Language[edit | edit source]

For the purpose of language planning and defining language sets for new or existing products, a language or language variant should be defined as the outcome of localization work for a product following a certain set of conventions:

  • Engineering conventions: Being enabled in the localization infrastructure (i.e. translation management system, engineering system, build system, etc.) and marked with a unique language identifier (for example, en-US)
  • Translations conventions: Following a common orthography in a certain writing system and, quite commonly in the translation industry, the rules of a style guide and a terminology set
  • UI conventions: Following a certain set of conventions around user interface adjustment, like mirroring or font sizes

The written language of an application/software product might differ from spoken-language components (for example, French (Canada) in spoken, French (France) in written).

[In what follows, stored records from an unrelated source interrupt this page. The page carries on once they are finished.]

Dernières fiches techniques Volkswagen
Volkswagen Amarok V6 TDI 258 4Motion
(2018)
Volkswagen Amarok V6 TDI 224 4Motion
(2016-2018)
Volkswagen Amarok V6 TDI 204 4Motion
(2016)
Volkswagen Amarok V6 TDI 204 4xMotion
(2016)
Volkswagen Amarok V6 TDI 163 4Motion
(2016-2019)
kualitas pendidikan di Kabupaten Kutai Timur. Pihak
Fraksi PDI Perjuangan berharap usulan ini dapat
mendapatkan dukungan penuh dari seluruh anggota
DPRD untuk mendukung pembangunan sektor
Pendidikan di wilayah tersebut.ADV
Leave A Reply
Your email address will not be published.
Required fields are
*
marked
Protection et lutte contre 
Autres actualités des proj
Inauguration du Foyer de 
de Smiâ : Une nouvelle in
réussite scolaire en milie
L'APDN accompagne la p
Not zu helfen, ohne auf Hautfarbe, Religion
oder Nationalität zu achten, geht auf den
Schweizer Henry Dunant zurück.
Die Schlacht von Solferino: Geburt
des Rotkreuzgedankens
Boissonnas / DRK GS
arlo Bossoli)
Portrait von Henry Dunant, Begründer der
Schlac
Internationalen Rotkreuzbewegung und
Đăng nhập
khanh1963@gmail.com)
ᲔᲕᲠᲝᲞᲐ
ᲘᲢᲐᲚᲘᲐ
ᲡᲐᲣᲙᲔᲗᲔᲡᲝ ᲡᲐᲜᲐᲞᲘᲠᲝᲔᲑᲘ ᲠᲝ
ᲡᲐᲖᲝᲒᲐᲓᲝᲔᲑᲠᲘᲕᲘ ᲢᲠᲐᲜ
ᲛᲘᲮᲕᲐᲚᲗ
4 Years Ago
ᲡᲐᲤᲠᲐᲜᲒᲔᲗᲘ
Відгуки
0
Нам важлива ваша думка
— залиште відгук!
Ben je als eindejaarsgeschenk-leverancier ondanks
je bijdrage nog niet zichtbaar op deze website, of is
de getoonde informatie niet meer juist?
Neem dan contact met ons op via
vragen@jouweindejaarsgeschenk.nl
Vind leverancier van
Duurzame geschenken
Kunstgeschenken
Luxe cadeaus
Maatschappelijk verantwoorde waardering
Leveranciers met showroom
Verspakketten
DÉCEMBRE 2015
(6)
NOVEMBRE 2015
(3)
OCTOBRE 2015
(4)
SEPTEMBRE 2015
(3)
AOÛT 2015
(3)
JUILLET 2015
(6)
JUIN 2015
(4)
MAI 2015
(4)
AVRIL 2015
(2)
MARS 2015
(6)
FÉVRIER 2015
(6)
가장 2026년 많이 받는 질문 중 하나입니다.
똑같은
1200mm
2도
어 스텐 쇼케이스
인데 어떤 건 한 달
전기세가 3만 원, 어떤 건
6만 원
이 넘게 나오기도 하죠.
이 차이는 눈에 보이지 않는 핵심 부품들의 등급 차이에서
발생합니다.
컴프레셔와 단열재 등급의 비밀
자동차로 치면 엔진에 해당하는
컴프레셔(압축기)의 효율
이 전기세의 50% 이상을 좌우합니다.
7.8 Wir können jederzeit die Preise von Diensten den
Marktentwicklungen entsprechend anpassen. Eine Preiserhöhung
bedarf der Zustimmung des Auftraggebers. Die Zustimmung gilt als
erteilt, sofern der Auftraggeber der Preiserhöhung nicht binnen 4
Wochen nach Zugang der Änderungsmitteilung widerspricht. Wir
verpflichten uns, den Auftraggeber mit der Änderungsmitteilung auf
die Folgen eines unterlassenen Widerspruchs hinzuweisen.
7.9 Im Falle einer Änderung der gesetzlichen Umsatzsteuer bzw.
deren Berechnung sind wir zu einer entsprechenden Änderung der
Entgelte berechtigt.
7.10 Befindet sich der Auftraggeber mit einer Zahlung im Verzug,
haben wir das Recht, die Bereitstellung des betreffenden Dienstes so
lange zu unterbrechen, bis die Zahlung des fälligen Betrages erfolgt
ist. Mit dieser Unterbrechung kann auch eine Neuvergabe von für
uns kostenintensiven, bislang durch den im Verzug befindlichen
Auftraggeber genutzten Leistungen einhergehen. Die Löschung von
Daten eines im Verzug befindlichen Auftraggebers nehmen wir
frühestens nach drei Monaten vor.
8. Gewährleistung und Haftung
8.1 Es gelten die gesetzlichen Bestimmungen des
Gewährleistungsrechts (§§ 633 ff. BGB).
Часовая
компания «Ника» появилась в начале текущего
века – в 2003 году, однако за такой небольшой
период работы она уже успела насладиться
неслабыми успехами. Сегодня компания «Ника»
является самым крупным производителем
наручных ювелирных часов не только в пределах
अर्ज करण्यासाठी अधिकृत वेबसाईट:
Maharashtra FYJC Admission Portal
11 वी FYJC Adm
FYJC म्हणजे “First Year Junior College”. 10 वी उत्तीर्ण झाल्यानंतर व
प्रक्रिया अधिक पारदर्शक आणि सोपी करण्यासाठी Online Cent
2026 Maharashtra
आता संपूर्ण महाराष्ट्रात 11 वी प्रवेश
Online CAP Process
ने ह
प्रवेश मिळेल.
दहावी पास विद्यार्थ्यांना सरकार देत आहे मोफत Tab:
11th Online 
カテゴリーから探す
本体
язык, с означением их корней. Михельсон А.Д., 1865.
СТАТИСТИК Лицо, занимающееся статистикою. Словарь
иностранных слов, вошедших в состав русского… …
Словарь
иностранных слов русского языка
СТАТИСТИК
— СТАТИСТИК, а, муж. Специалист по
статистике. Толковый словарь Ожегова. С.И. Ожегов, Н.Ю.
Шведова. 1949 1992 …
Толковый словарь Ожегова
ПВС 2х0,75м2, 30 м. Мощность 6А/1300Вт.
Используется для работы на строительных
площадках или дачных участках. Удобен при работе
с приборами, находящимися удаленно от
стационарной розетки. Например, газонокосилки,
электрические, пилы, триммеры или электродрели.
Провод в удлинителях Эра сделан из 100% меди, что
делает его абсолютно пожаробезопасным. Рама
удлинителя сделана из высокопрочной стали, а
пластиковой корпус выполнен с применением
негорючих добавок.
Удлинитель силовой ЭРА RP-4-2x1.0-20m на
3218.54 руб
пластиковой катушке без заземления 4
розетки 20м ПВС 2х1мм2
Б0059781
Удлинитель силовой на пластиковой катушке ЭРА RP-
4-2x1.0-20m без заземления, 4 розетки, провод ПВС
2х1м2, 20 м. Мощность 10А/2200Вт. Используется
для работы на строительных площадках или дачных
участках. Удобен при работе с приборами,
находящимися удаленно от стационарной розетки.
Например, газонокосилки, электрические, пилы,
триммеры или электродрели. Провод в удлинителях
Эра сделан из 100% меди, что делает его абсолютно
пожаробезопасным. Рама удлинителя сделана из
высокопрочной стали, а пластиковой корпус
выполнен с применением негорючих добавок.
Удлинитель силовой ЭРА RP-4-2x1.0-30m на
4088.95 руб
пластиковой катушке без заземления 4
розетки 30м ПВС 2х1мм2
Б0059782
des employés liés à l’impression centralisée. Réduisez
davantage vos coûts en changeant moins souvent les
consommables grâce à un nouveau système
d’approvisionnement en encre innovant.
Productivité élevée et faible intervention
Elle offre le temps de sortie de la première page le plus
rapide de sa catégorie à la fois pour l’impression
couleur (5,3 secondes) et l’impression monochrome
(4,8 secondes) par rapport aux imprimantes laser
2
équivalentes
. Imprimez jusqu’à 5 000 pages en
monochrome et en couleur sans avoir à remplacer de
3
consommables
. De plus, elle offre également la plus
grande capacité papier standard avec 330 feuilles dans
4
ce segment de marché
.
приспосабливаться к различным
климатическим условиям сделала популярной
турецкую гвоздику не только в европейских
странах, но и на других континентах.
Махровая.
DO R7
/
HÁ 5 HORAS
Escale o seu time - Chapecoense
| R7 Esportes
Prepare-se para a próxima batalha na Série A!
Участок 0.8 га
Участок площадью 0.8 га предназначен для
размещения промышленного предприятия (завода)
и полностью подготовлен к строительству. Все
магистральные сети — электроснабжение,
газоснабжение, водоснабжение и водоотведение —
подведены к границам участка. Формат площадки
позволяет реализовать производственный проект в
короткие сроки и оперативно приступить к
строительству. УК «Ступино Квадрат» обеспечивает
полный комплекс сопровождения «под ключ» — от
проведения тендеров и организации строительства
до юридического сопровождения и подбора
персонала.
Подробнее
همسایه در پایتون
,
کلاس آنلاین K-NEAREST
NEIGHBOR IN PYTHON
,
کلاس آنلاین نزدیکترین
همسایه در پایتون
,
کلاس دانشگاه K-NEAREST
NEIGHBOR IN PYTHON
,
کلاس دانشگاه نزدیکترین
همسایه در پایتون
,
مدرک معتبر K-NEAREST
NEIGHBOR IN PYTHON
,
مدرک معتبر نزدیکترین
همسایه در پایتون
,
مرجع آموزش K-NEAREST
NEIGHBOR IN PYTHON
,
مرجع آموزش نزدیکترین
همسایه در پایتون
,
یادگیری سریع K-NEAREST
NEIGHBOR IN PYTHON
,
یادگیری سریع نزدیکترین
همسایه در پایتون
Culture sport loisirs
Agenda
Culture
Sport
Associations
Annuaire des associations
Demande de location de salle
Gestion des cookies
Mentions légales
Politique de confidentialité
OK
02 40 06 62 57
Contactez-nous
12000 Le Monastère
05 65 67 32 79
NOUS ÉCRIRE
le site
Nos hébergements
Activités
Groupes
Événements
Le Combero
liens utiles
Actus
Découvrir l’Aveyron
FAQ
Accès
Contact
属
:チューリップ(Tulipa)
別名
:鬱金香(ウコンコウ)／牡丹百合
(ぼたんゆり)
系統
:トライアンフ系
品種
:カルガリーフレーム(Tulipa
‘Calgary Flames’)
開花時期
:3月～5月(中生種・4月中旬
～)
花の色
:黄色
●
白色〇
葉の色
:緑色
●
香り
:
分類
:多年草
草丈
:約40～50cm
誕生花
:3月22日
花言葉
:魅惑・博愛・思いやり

Common confusions pertaining to language in terms of localization[edit | edit source]

There are a few sources of confusion when speaking of languages in terms of localization, most prominently:

  • Confusion about writing systems --- some languages may use two (or more) official writing systems and/or orthographies. For instance, Serbian is written in both the Cyrillic and Latin alphabets. In the context of localization then, Serbian Cyrillic and Serbian Latin count as two distinct languages.
  • Confusion about “localization infrastructure languages” and written languages --- in some cases there is a discrepancy between the “engineering” code of a language and the actual language. For example, a translation tool might enforce the use of a language with the code es-ES, but in fact the released products are supposed to be in an “international” version of Spanish.
  • Confusion about written and spoken languages. In terms of reach, the numbers cited for language use are most often those for the use of a spoken language (for example, from Ethnologue), while the definition of language sets mostly focuses on written language. For some languages the distinction between written and spoken is highly relevant – prominent examples include Arabic and Chinese.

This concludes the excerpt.